By 1861 Chernyshevsky was ready to launch into revolutionary agitation. To counter goodwill generated by the Tsar’s proclamation freeing the serfs, Chernyshevsky wrote demagogic pamphlets. He did not, however, call for an immediate uprising. Instead, he urged the “people” to stay quiet and gather their strength until such time as their “friends” and “well-wishers” called for them to rise. He convinced himself that the revolution would occur in 1863. In order to build momentum in that direction, a group of St. Petersburg radicals inspired by Chernyshevsky formed a new secret organization, named Zemlya i Volya [Land and Freedom] to exploit the main frustration accompanying the Tsar’s emancipation decree – the fact that land grants did not accompany the serfs’ freedom. Zemlya i Volya would be the forebear of a series of underground groups organized by radicals who emerged from the Generation of the Sixties.141

Russian governments have long been very proficient in techniques of surveillance. In Alexander II’s era, the Russian intelligence agency charged with spying on Russian subjects was called the Third Section of the Okhrana [meaning, Guard]. Chernyshevsky, rightly suspected of being an instigator of student protests, was a major object of its study. His janitor and cook provided the Third Section with the fascinating intelligence that he seemed to sleep only two or three hours per night, spending the rest writing behind the locked door to his study. He was observed being visited by army officers, by left wing dissidents, and by suspected Poles.142 In late April 1862, Prince Vasily Dolgorukov, chief of police, presented a report to Alexander in which he concluded that liberal policies had led to an organization that was trying to take power. He recommended the arrest of 50 subversive persons including Chernyshevsky.143 Alexander, however, did not immediately follow this recommendation. He took it under advisement.

In May of 1862, a series of major urban fires struck St. Petersburg. The largest of these, on May 28, 1862,144 struck the Apraxin Dvor, a huge outdoor public market filled with shops and stores. Arson was suspected. Although no proof was ever produced, in the public mind the fires were associated with left wing agitators typified by Chernyshevsky and the writings of The Contemporary. A popular sentiment of fear and distrust, fueled by the fires, bolstered the conservatives in their push for repressive measures. On July 7, 1862, Chernyshevsky was arrested.145 His prison based authorship of What Is to Be Done? would follow.

Alexander still moved forward with liberalizing.
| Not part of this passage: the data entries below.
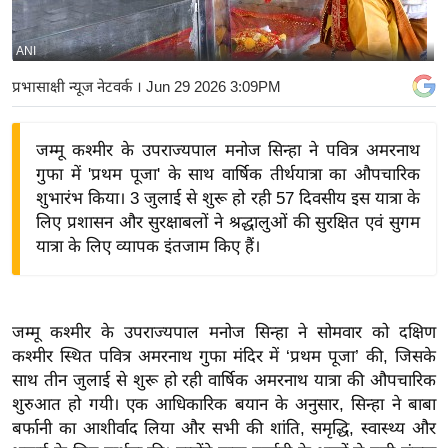
य
बि
ANI
ज़
प्रभासाक्षी न्यूज नेटवर्क
। Jun 29 2026 3:09PM
ने
स
जम्मू कश्मीर के उपराज्यपाल मनोज सिन्हा ने पवित्र अमरनाथ
उ
गुफा में 'प्रथम पूजा' के साथ वार्षिक तीर्थयात्रा का औपचारिक
द्यो
शुभारंभ किया। 3 जुलाई से शुरू हो रही 57 दिवसीय इस यात्रा के
ग
लिए प्रशासन और सुरक्षाबलों ने श्रद्धालुओं की सुरक्षित एवं सुगम
ज
यात्रा के लिए व्यापक इंतजाम किए हैं।
ग
त
वि
जम्मू कश्मीर के उपराज्यपाल मनोज सिन्हा ने सोमवार को दक्षिण
शे
कश्मीर स्थित पवित्र अमरनाथ गुफा मंदिर में ‘प्रथम पूजा’ की, जिसके
ष
साथ तीन जुलाई से शुरू हो रही वार्षिक अमरनाथ यात्रा की औपचारिक
ज्ञ
शुरुआत हो गयी। एक आधिकारिक बयान के अनुसार, सिन्हा ने बाबा
रा
बर्फानी का आशीर्वाद लिया और सभी की शांति, समृद्धि, स्वास्थ्य और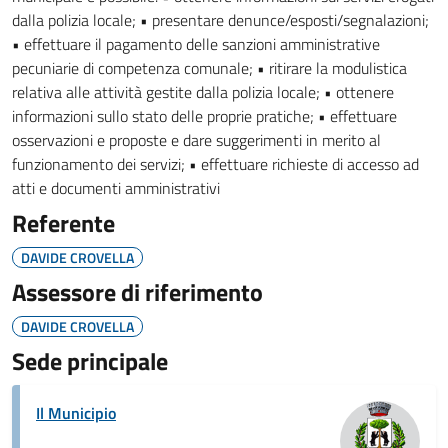
dalla polizia locale; • presentare denunce/esposti/segnalazioni;
• effettuare il pagamento delle sanzioni amministrative
pecuniarie di competenza comunale; • ritirare la modulistica
relativa alle attività gestite dalla polizia locale; • ottenere
informazioni sullo stato delle proprie pratiche; • effettuare
osservazioni e proposte e dare suggerimenti in merito al
funzionamento dei servizi; • effettuare richieste di accesso ad
atti e documenti amministrativi
Referente
DAVIDE CROVELLA
Assessore di riferimento
DAVIDE CROVELLA
Sede principale
Il Municipio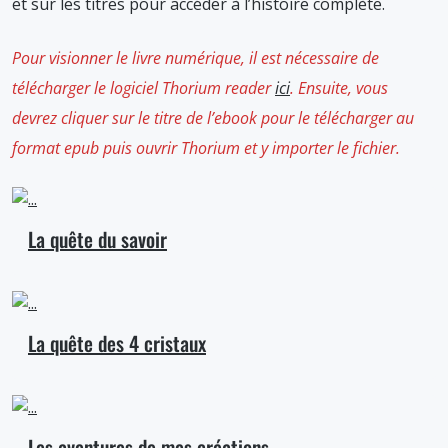
et sur les titres pour accéder à l’histoire complète.
Pour visionner le livre numérique, il est nécessaire de
télécharger le logiciel Thorium reader
ici
. Ensuite, vous
devrez cliquer sur le titre de l’ebook pour le télécharger au
format epub puis ouvrir Thorium et y importer le fichier.
La quête du savoir
La quête des 4 cristaux
Les aventures de mes créations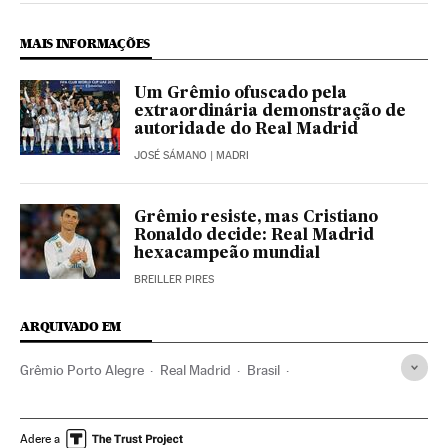
MAIS INFORMAÇÕES
Um Grêmio ofuscado pela
extraordinária demonstração de
autoridade do Real Madrid
JOSÉ SÁMANO
| MADRI
Grêmio resiste, mas Cristiano
Ronaldo decide: Real Madrid
hexacampeão mundial
BREILLER PIRES
ARQUIVADO EM
Grêmio Porto Alegre
Real Madrid
Brasil
América do Sul
América Latina
América
Mundial de Clubes 2017
Mundial Clubes
FIFA
Adere a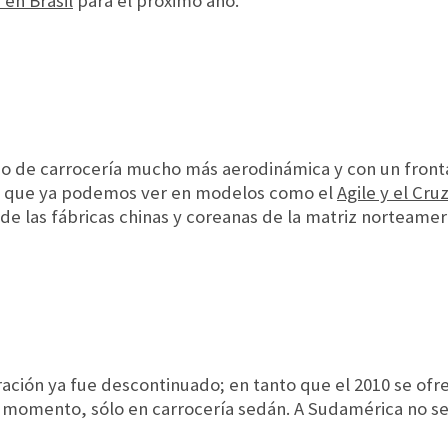
en Brasil
para el próximo año.
ño de carrocería mucho más aerodinámica y con un front
mo que ya podemos ver en modelos como el
Agile y el Cru
 de las fábricas chinas y coreanas de la matriz norteamer
ración ya fue descontinuado; en tanto que el 2010 se ofr
 de momento, sólo en carrocería sedán. A Sudamérica no se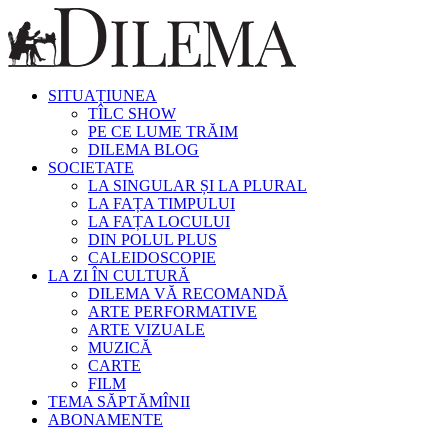
SITUAȚIUNEA
TÎLC SHOW
PE CE LUME TRĂIM
DILEMA BLOG
SOCIETATE
LA SINGULAR ȘI LA PLURAL
LA FAȚA TIMPULUI
LA FAȚA LOCULUI
DIN POLUL PLUS
CALEIDOSCOPIE
LA ZI ÎN CULTURĂ
DILEMA VĂ RECOMANDĂ
ARTE PERFORMATIVE
ARTE VIZUALE
MUZICĂ
CARTE
FILM
TEMA SĂPTĂMÎNII
ABONAMENTE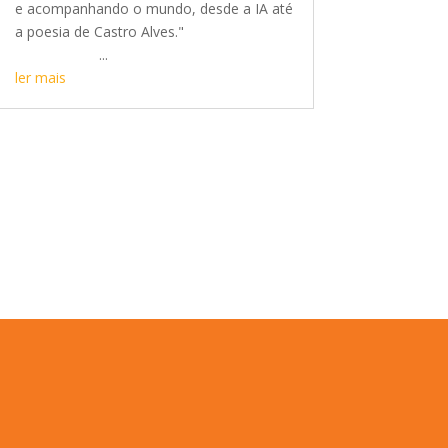
e acompanhando o mundo, desde a IA até
a poesia de Castro Alves."
...
ler mais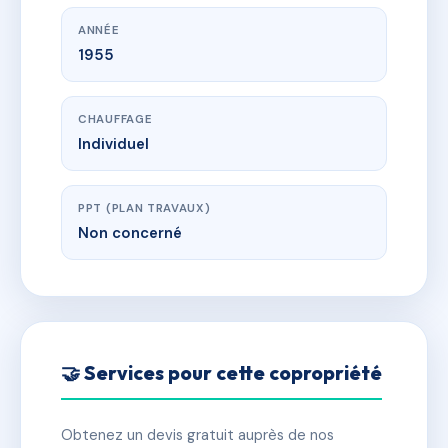
ANNÉE
1955
CHAUFFAGE
Individuel
PPT (PLAN TRAVAUX)
Non concerné
🤝 Services pour cette copropriété
Obtenez un devis gratuit auprès de nos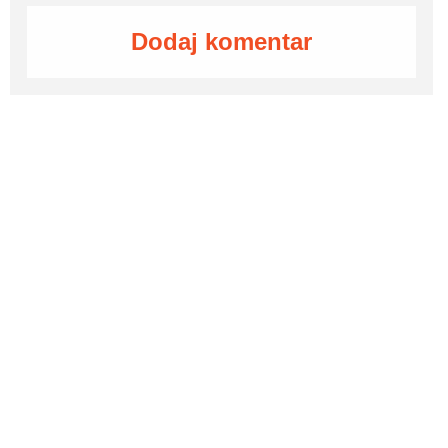
Dodaj komentar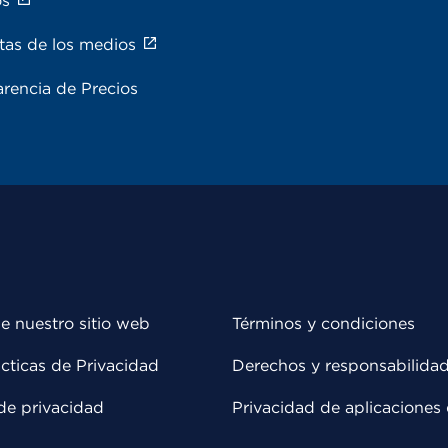
os
tas de los medios
rencia de Precios
e nuestro sitio web
Términos y condiciones
cticas de Privacidad
Derechos y responsabilida
de privacidad
Privacidad de aplicaciones 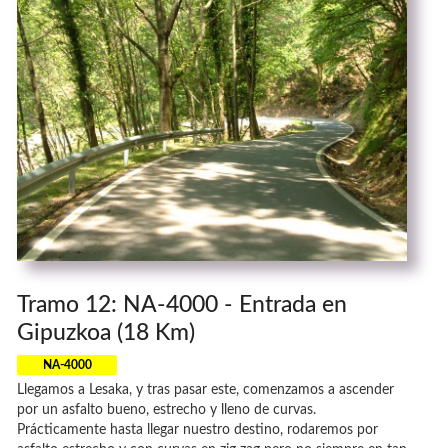
Tramo 12: NA-4000 - Entrada en
Gipuzkoa (18 Km)
NA-4000
Llegamos a Lesaka, y tras pasar este, comenzamos a ascender
por un asfalto bueno, estrecho y lleno de curvas.
Prácticamente hasta llegar nuestro destino, rodaremos por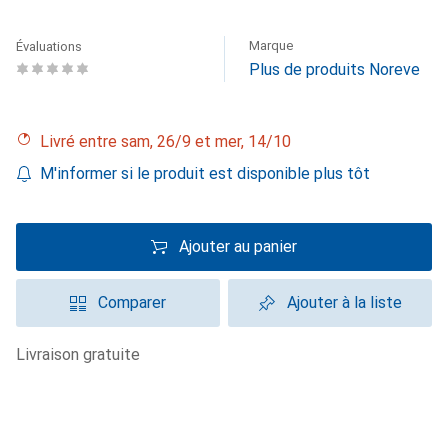
Marque
Évaluations
Plus de produits Noreve
Livré entre sam, 26/9 et mer, 14/10
M'informer si le produit est disponible plus tôt
Ajouter au panier
Comparer
Ajouter à la liste
livraison gratuite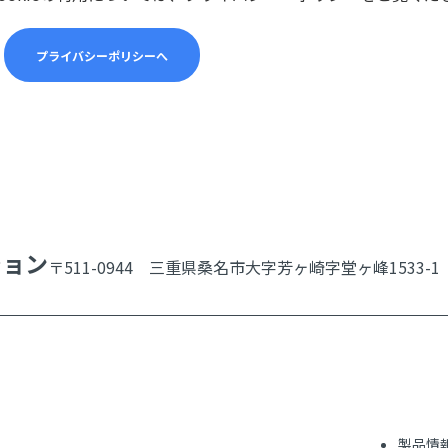
プライバシーポリシーへ
ション
〒511-0944 三重県桑名市大字芳ヶ崎字堂ヶ峰1533-1
製品情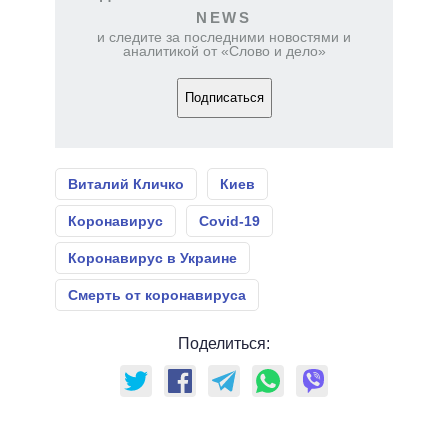
NEWS
и следите за последними новостями и
аналитикой от «Слово и дело»
Подписаться
Виталий Кличко
Киев
Коронавирус
Covid-19
Коронавирус в Украине
Смерть от коронавируса
Поделиться: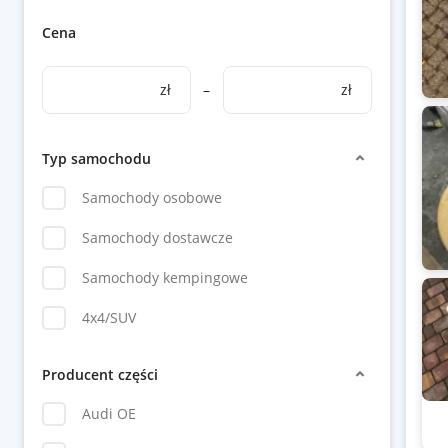
Cena
zł
–
zł
Typ samochodu
Samochody osobowe
Samochody dostawcze
Samochody kempingowe
4x4/SUV
Producent części
Audi OE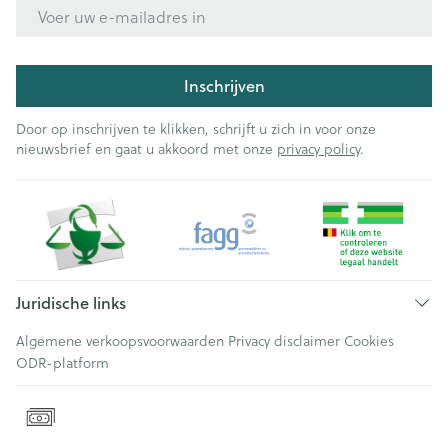
E-mail adres
Inschrijven
Door op inschrijven te klikken, schrijft u zich in voor onze
nieuwsbrief en gaat u akkoord met onze
privacy policy
.
Juridische links
Algemene verkoopsvoorwaarden
Privacy disclaimer
Cookies
ODR-platform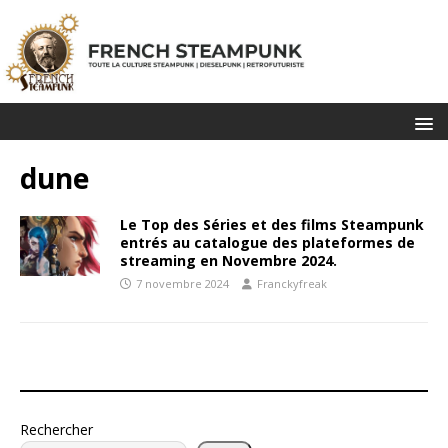
dune
Le Top des Séries et des films Steampunk
entrés au catalogue des plateformes de
streaming en Novembre 2024.
7 novembre 2024
Franckyfreak
Rechercher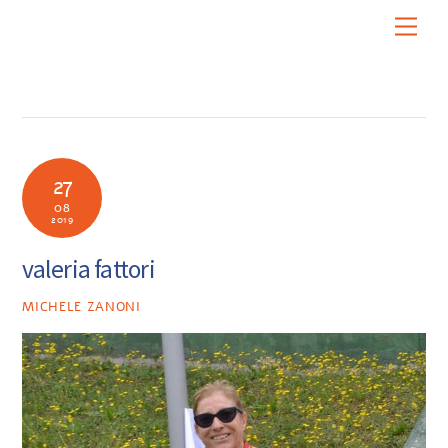
Skip
Men
to
content
27
08
2019
valeria fattori
MICHELE ZANONI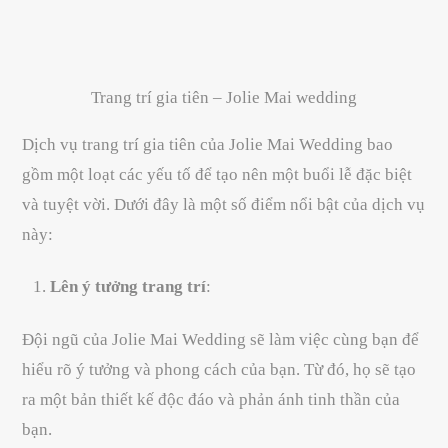
Trang trí gia tiên – Jolie Mai wedding
Dịch vụ trang trí gia tiên của Jolie Mai Wedding bao
gồm một loạt các yếu tố để tạo nên một buổi lễ đặc biệt
và tuyệt vời. Dưới đây là một số điểm nổi bật của dịch vụ
này:
Lên ý tưởng trang trí
:
Đội ngũ của Jolie Mai Wedding sẽ làm việc cùng bạn để
hiểu rõ ý tưởng và phong cách của bạn. Từ đó, họ sẽ tạo
ra một bản thiết kế độc đáo và phản ánh tinh thần của
bạn.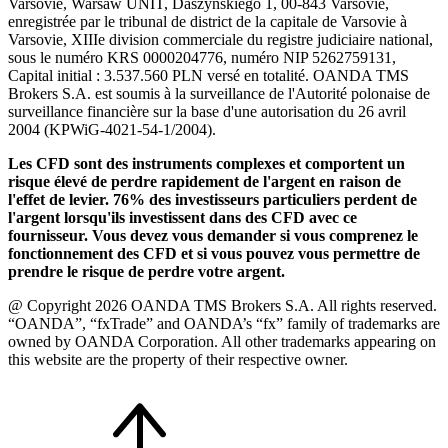
Varsovie, Warsaw UNIT, Daszyńskiego 1, 00-843 Varsovie,
enregistrée par le tribunal de district de la capitale de Varsovie à
Varsovie, XIIIe division commerciale du registre judiciaire national,
sous le numéro KRS 0000204776, numéro NIP 5262759131,
Capital initial : 3.537.560 PLN versé en totalité. OANDA TMS
Brokers S.A. est soumis à la surveillance de l'Autorité polonaise de
surveillance financière sur la base d'une autorisation du 26 avril
2004 (KPWiG-4021-54-1/2004).
Les CFD sont des instruments complexes et comportent un
risque élevé de perdre rapidement de l'argent en raison de
l'effet de levier. 76% des investisseurs particuliers perdent de
l'argent lorsqu'ils investissent dans des CFD avec ce
fournisseur. Vous devez vous demander si vous comprenez le
fonctionnement des CFD et si vous pouvez vous permettre de
prendre le risque de perdre votre argent.
@ Copyright 2026 OANDA TMS Brokers S.A. All rights reserved.
“OANDA”, “fxTrade” and OANDA’s “fx” family of trademarks are
owned by OANDA Corporation. All other trademarks appearing on
this website are the property of their respective owner.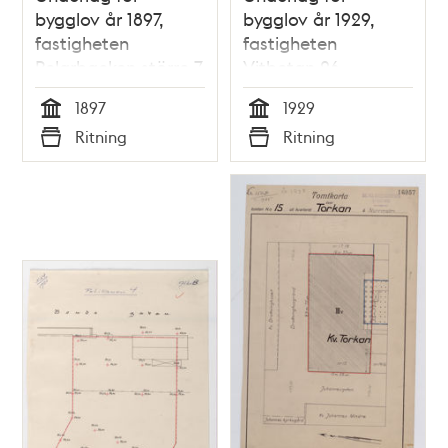
bygglov år 1897,
bygglov år 1929,
fastigheten
fastigheten
Pelarbacken större 7
Vitbetan 26
1897
1929
Tid
Tid
Ritning
Ritning
Typ
Typ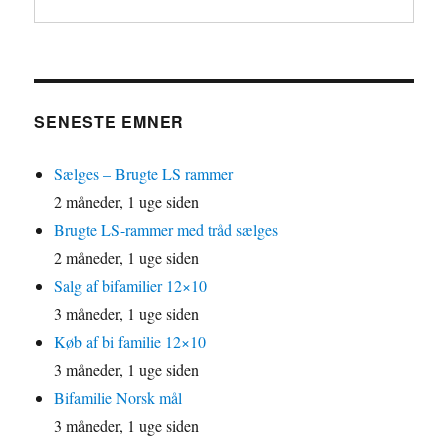
SENESTE EMNER
Sælges – Brugte LS rammer
2 måneder, 1 uge siden
Brugte LS-rammer med tråd sælges
2 måneder, 1 uge siden
Salg af bifamilier 12×10
3 måneder, 1 uge siden
Køb af bi familie 12×10
3 måneder, 1 uge siden
Bifamilie Norsk mål
3 måneder, 1 uge siden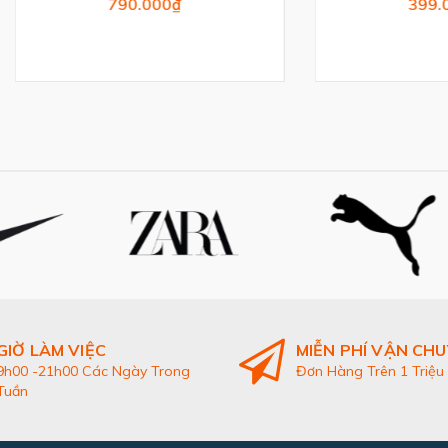
790.000₫
399.000₫
GIỜ LÀM VIỆC
MIỄN PHÍ VẬN CH
9h00 -21h00 Các Ngày Trong
Đơn Hàng Trên 1 Triệu
Tuần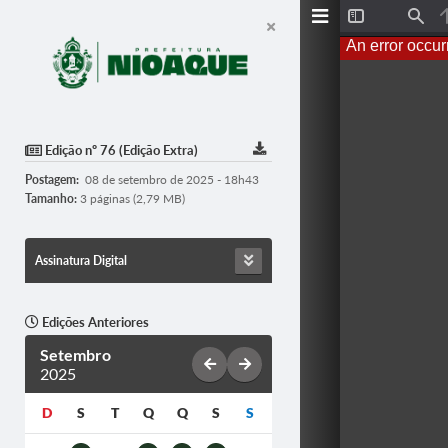
T
F
o
i
An error occur
g
n
g
d
l
e
S
i
d
Edição nº 76 (Edição Extra)
e
b
Postagem:
08 de setembro de 2025 - 18h43
a
r
Tamanho:
3 páginas (2,79 MB)
Assinatura Digital
Edições Anteriores
Setembro
2025
D
S
T
Q
Q
S
S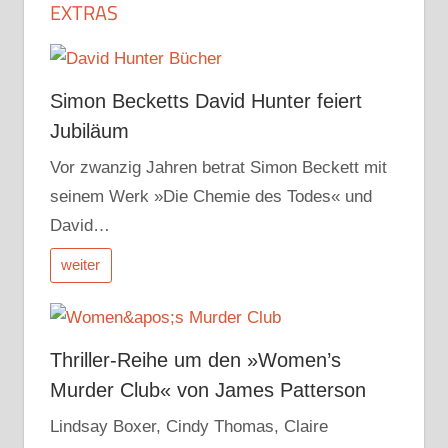
Beiträge
EXTRAS
Simon Becketts David Hunter feiert
Jubiläum
Vor zwanzig Jahren betrat Simon Beckett mit
seinem Werk »Die Chemie des Todes« und
David…
weiter
Thriller-Reihe um den »Women’s
Murder Club« von James Patterson
Lindsay Boxer, Cindy Thomas, Claire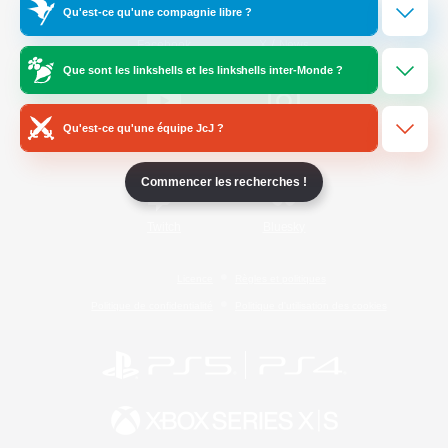
Qu'est-ce qu'une compagnie libre ?
/
Facebook
X
News
Que sont les linkshells et les linkshells inter-Monde ?
Qu'est-ce qu'une équipe JcJ ?
YouTube
Instagram
Commencer les recherches !
Twitch
Bluesky
Licence
Règles et politiques
Politique de confidentialité
Politique d'utilisation des cookies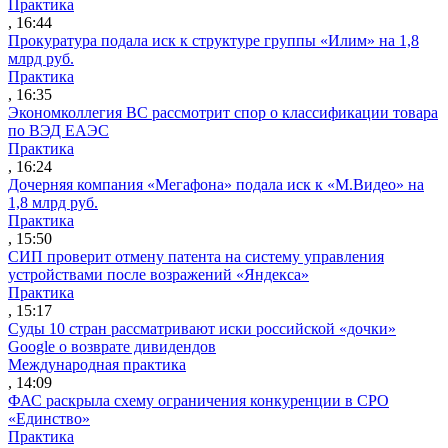
Практика
, 16:44
Прокуратура подала иск к структуре группы «Илим» на 1,8
млрд руб.
Практика
, 16:35
Экономколлегия ВС рассмотрит спор о классификации товара
по ВЭД ЕАЭС
Практика
, 16:24
Дочерняя компания «Мегафона» подала иск к «М.Видео» на
1,8 млрд руб.
Практика
, 15:50
СИП проверит отмену патента на систему управления
устройствами после возражений «Яндекса»
Практика
, 15:17
Суды 10 стран рассматривают иски российской «дочки»
Google о возврате дивидендов
Международная практика
, 14:09
ФАС раскрыла схему ограничения конкуренции в СРО
«Единство»
Практика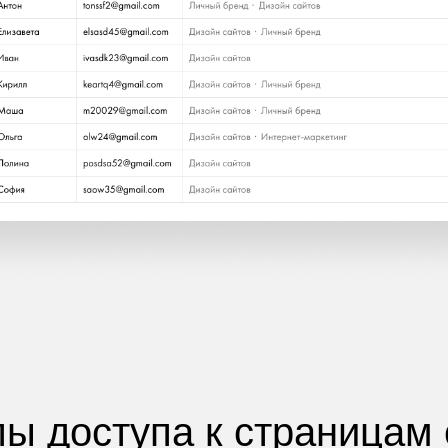
пы доступа к страницам 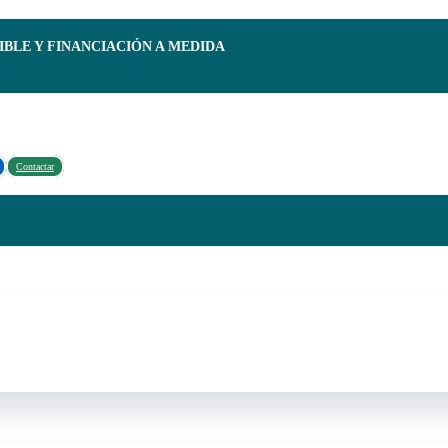
IBLE Y FINANCIACIÓN A MEDIDA
Contactar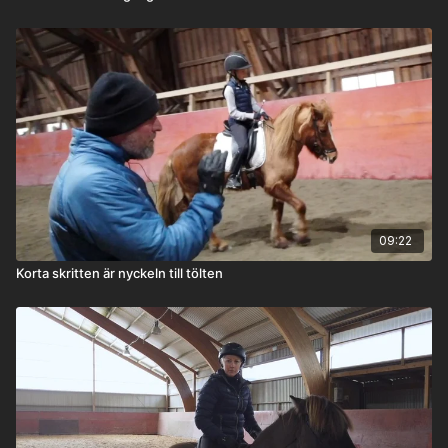
09:22
Korta skritten är nyckeln till tölten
He continued with his opening of the universities, and he also supported initiatives to make the governance of the university system itself more enlightened. He took action to outlaw corporal punishment, in the form of control techniques such as beating and whipping, which were previously endorsed by codified law in Russia, and which were notoriously applied to the bodies of serfs. Alexander was aware that these punishments were was regarded as medieval and barbaric by “modern” societies. On April 7, 1863, Alexander signed a decree banning the bastonnade (judicial beatings), as well as branding with a hot iron and all corporal punishment. However, an exception permitted whipping to remain an approved method of discipline within the military and in prisons.146 This exception would prove fateful for Alexander.

Alexander also instituted sweeping reforms of the Russian justice system. On November 20, 1864, he signed a decree that thoroughly modernized and overhauled the Russian court system. It introduced such concepts as confrontation of witnesses, the right to defense attorneys, public trials, independent judges protected from removal from office, speedier trials, and equality before the law. Criminal trials were now to be decided by juries. This change, too, would be intertwined in an unexpected way with Alexander’s fate.